書き終えると、和紙と筆ペンを渡される。ここに自分の叶わなかった想いを綴り、それを糊で尺玉の内側に貼り付けるんだと彼が言った。
一瞬、部屋が寒くなり入口から「パパ」と言いながらまだ幼い男の子が入ってきて彼に抱きつく。それに続いて、初老の男性と私よりも若い女性が入ってくる。
私はこの状況を理解しようと必死だった。
「すみませんね、あの人ったらお茶も出さないで」
そう言いながら、先ほどの小柄な女性がお茶を淹れてくれた。彼女が彼と初老の男性を紹介する。彼の苗字は近藤ではなく、大礒に変わっていた。
彼女が「お父さん」と呼び、彼が花火のことで指示を仰いだ初老の男性は、おそらく彼の義理の父で花火師なのであろう。確か彼の父は、会社員であった。

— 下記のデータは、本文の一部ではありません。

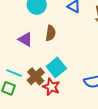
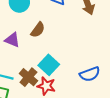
brown semicircle: (51, 33) -> (38, 30), turned 35

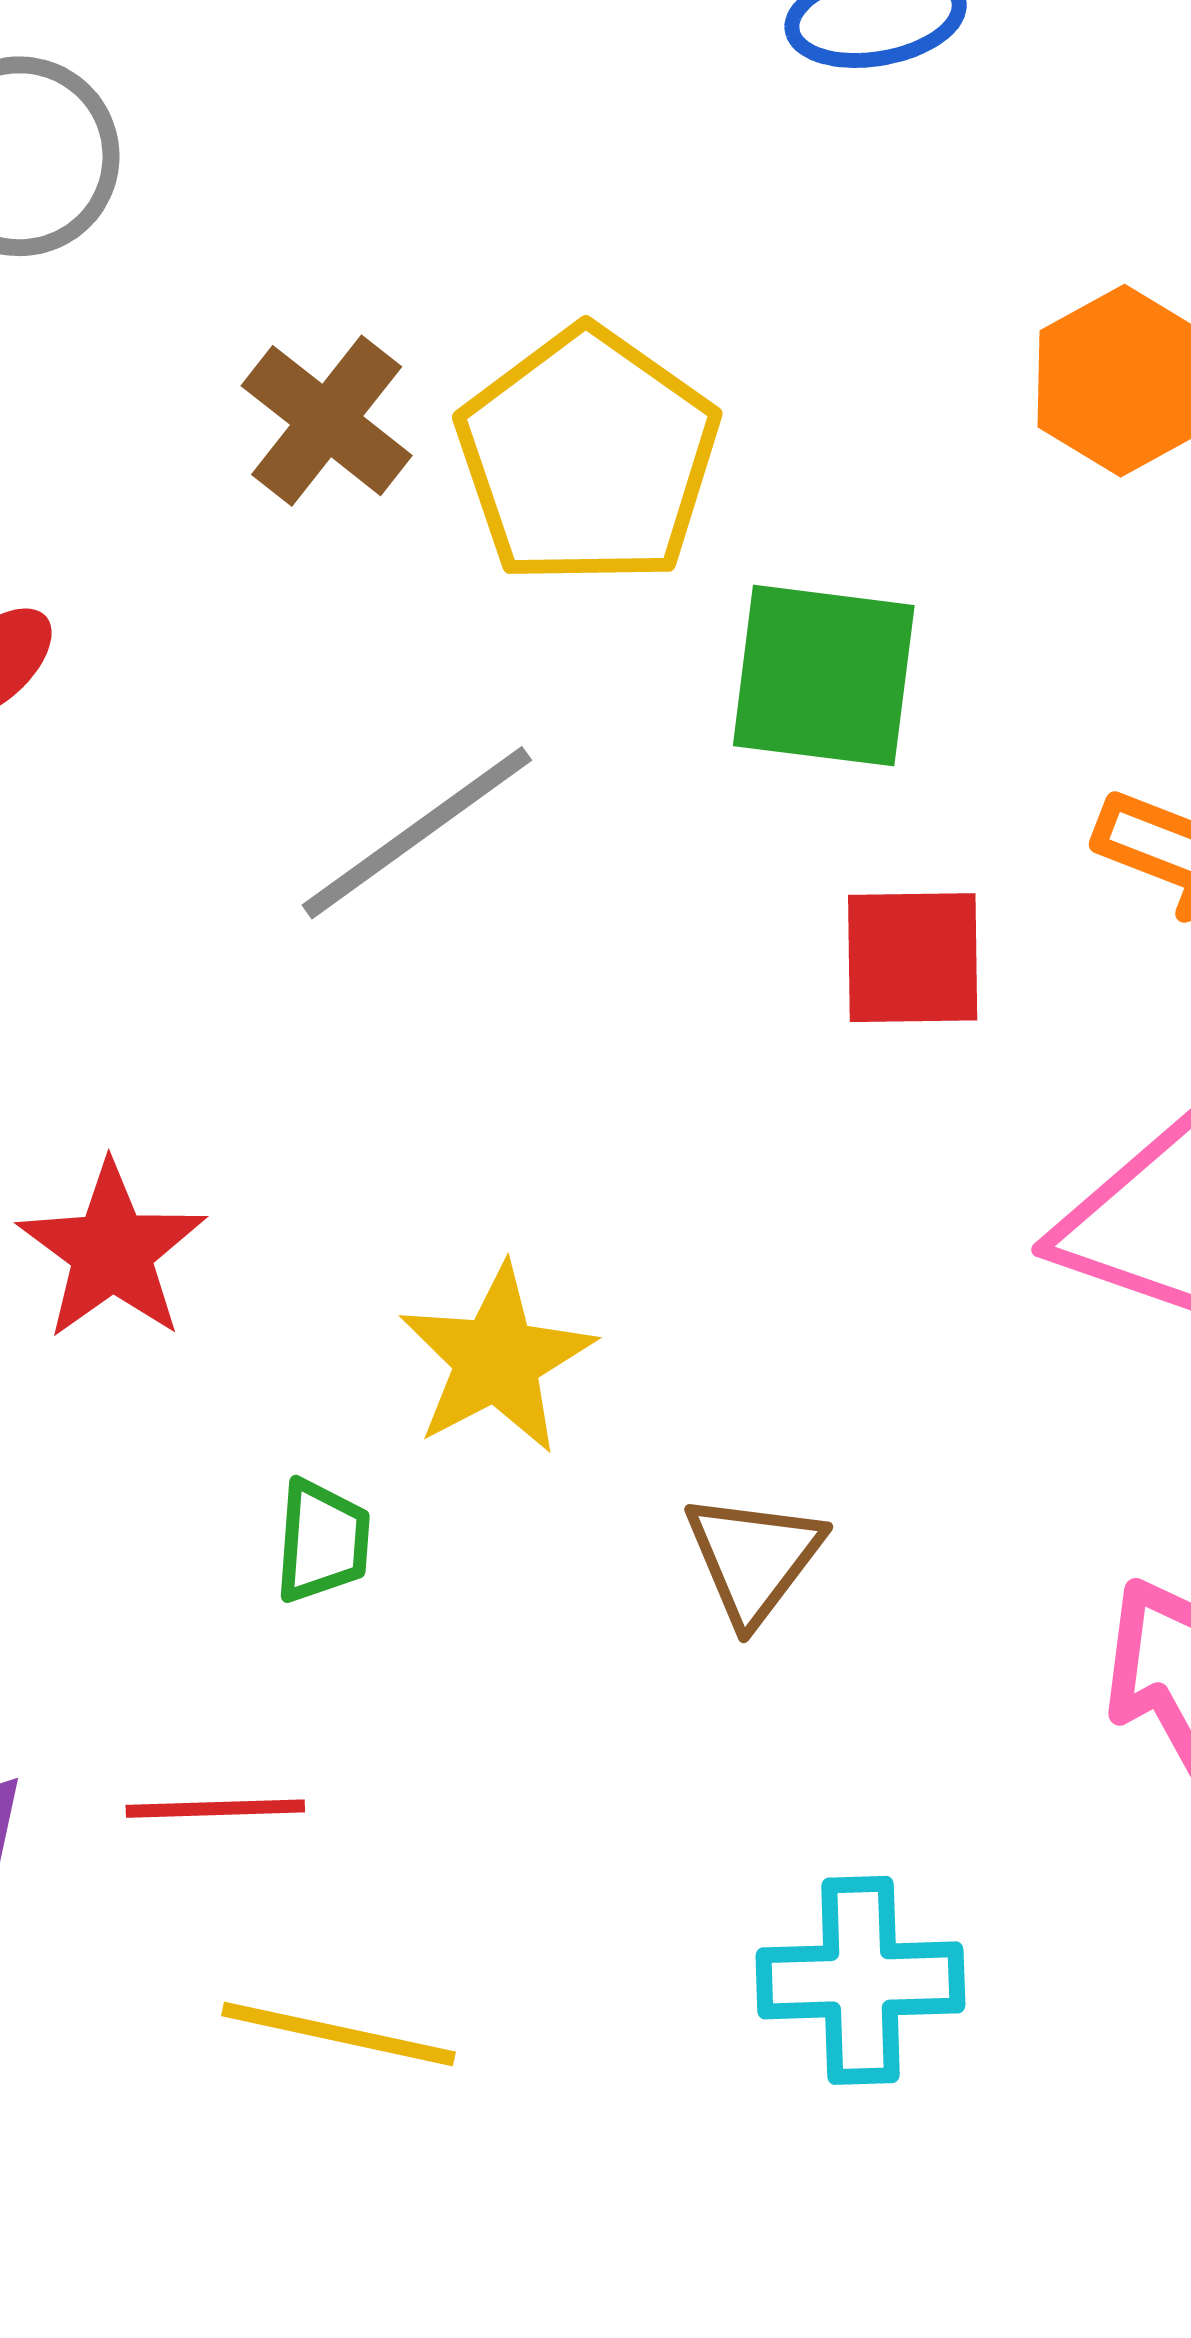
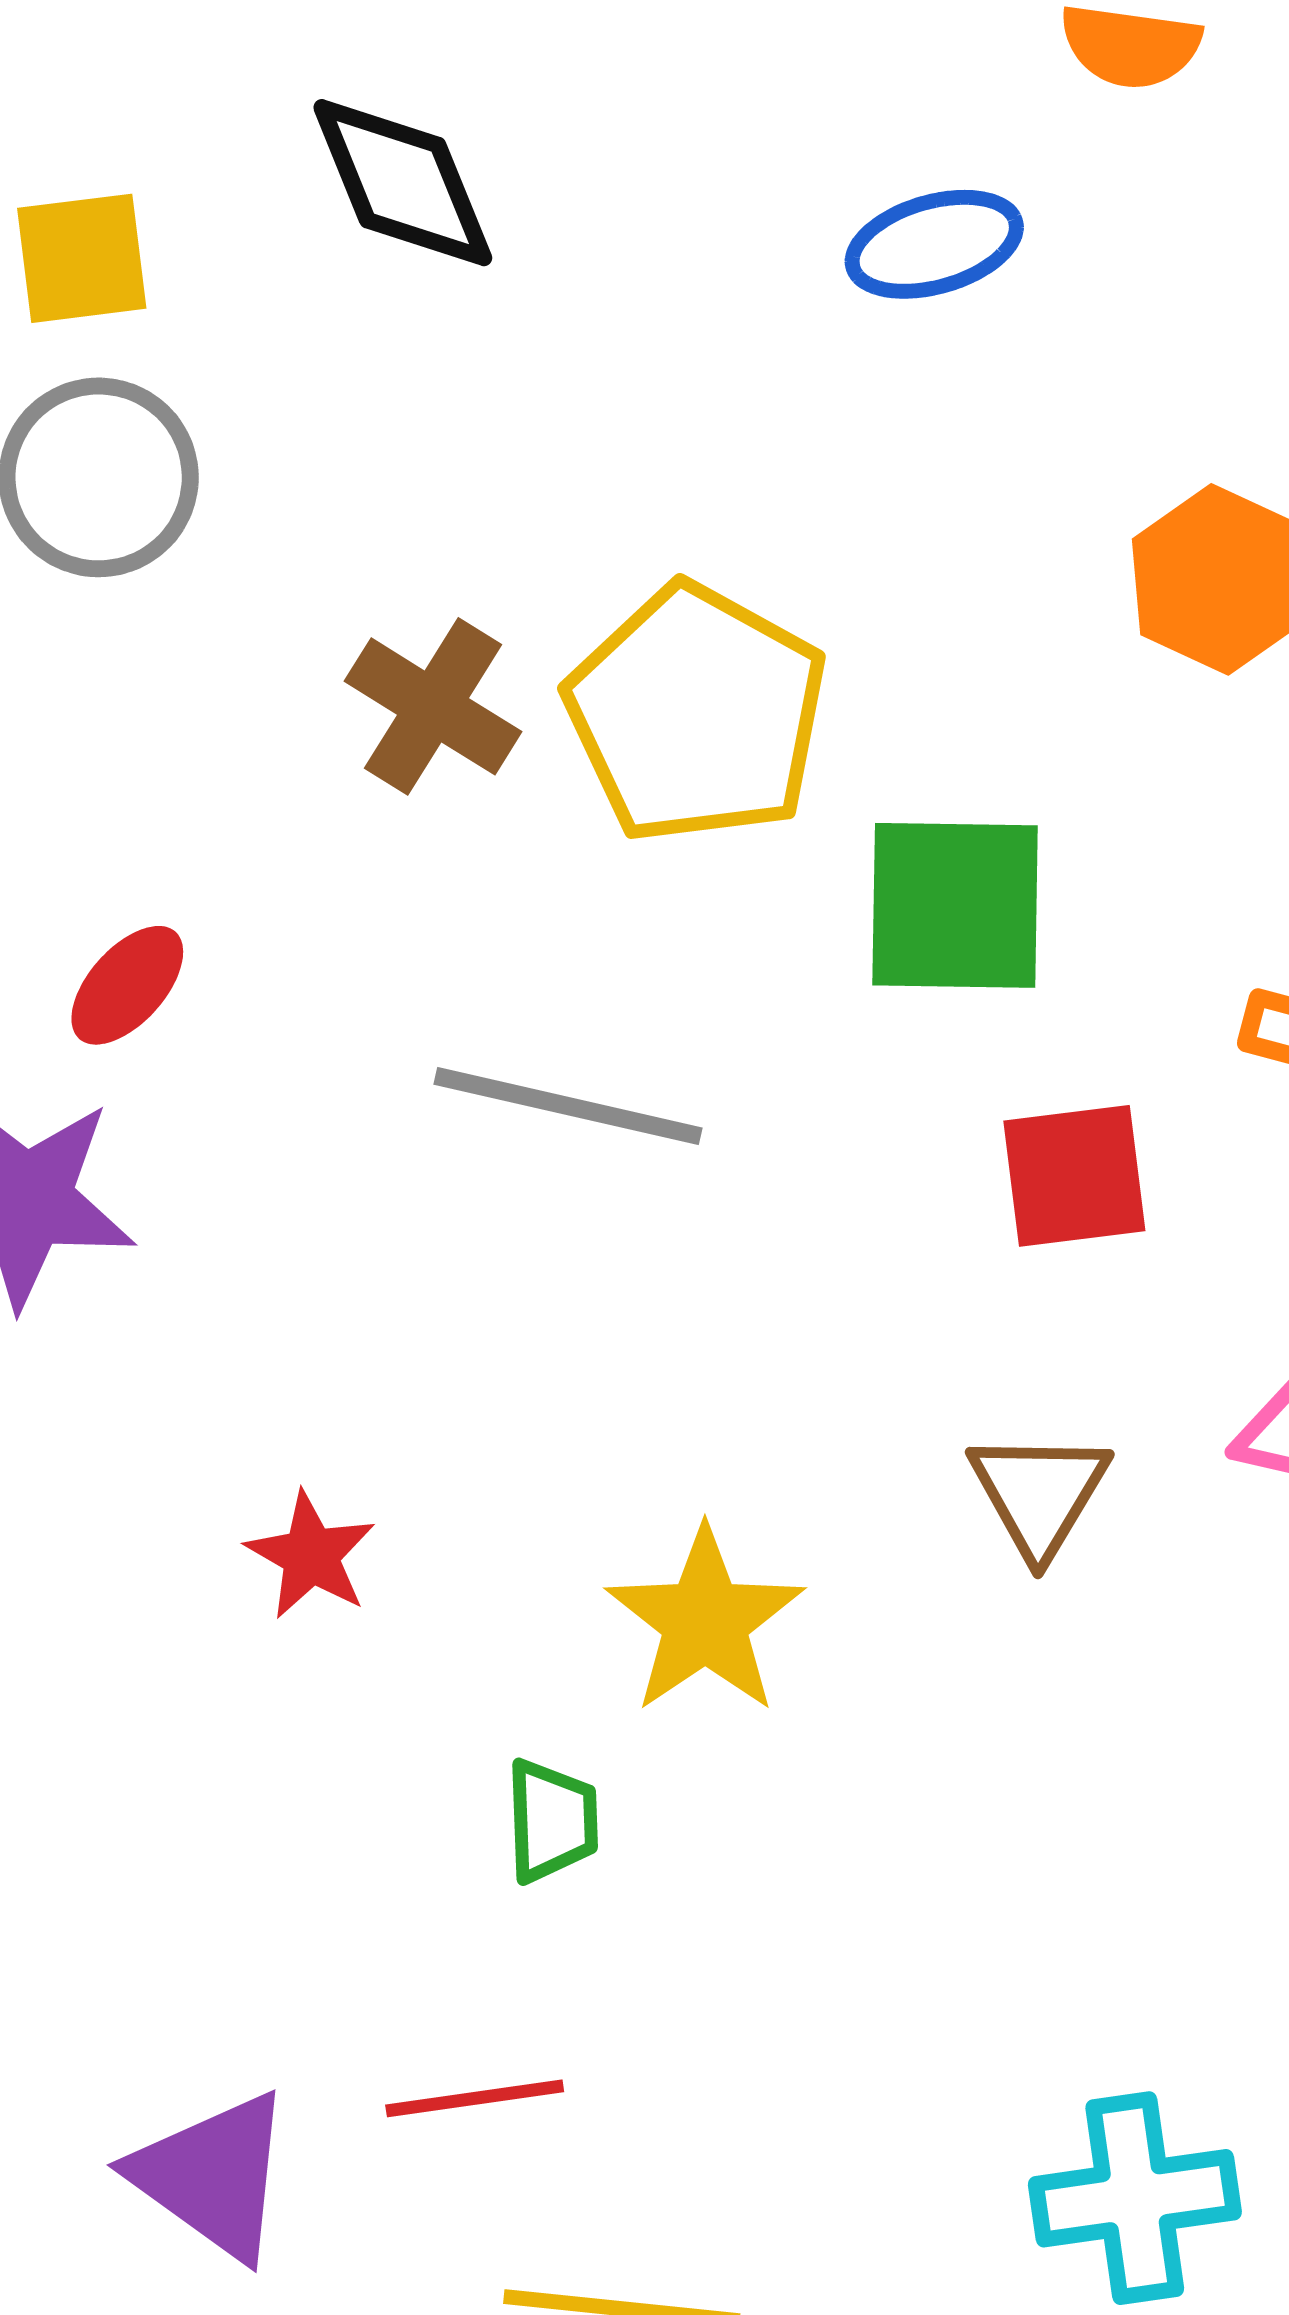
gray line: (417, 833) -> (568, 1106), turned 55
red star: (112, 1251) -> (311, 1555), size x0.7
brown triangle: (754, 1558) -> (1039, 1493), moved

私が十五年待ち続けた最愛の人は、そんな約束などとっくに忘れ自分の幸せを手に入れていた。
誰かの幸せは、誰かの不幸の上に成り立っている。でも、それで良かったのだと自分に言い聞かせる。
彼は最後まで私に気づくことなく、明後日の夜に打ち上げることを告げた。支払いを終え外に出ると中から、男の子の笑い声が聞こえてくる。
凍てつくような外気の冷たさと室内との温度差は、今現在の彼と私との対照的な姿を表していた。
――これでいいんだ、あの花火が打ち上げられれば全てが終わる。
打ち上げの日は、朝から雪が降っていた。都会の雪は振ってもすぐ消えてしまう。融け際の白い雪が、泥に染まったのを見るのはあまり好きではなかった。
いくつかの轍が残る一昨日通った道を、積もった雪でタイヤが滑らないように注意しながら車を走らせる。
一昨日母は、言葉少なに帰って来た私を詮索することをしなかった。おそらく、彼が今地元で花火師になってることを母は知っていたのだ。知っていて私に花火を打ち上げることを勧めた。それは、結婚を踏みとどまっている私に対する母なりの優しさだったのかもしれない。
プレパブ小屋を覗くと、彼と先日の男性が私を待っていた。小屋の裏手が広場のようになっていて、そこで打ち上げるらしい。普段はそこで花火を打ち上げ火薬の調合具合を見るのだそうだ。
打ち上げる前に花火の説明を彼から受ける。打ち上げられた花火を見て願いに込めた想いと決別する。そういえばかつて幼い頃、どこからか真冬に打ち上げられる花火を見て母に言われるがまま目を閉じ、誰かも分らない人の新たな旅立ちを祈った記憶が蘇る。この地方の人は、皆そうするのだと彼が言った。
導線になかなか火がつかない様子を、自分の送ってきた人生に重ねる。そして、私の想いを込めた花火は遂に打ち上げられた。
辺りが一瞬明るくなり、粉雪が舞い散る空に藍色の花が咲く。想いを込めてそっと目を閉じた。
「――もう終わりましたよ」彼が私に声をかける。
「新しい出発、できるといいですね」
笑った時に口角が上がる彼の笑顔は、あの頃のままだった。
「――近藤君」
後片付けに向かう彼の背中に小さく呼びかける。
この十五年間、私の心の中にはいつもあなたがいた。約束は果たされなかったけど、あなたを待ち続けた日々に後悔はありません。
「ありがとう」
私の心の中に今日、藍色の花が咲いた。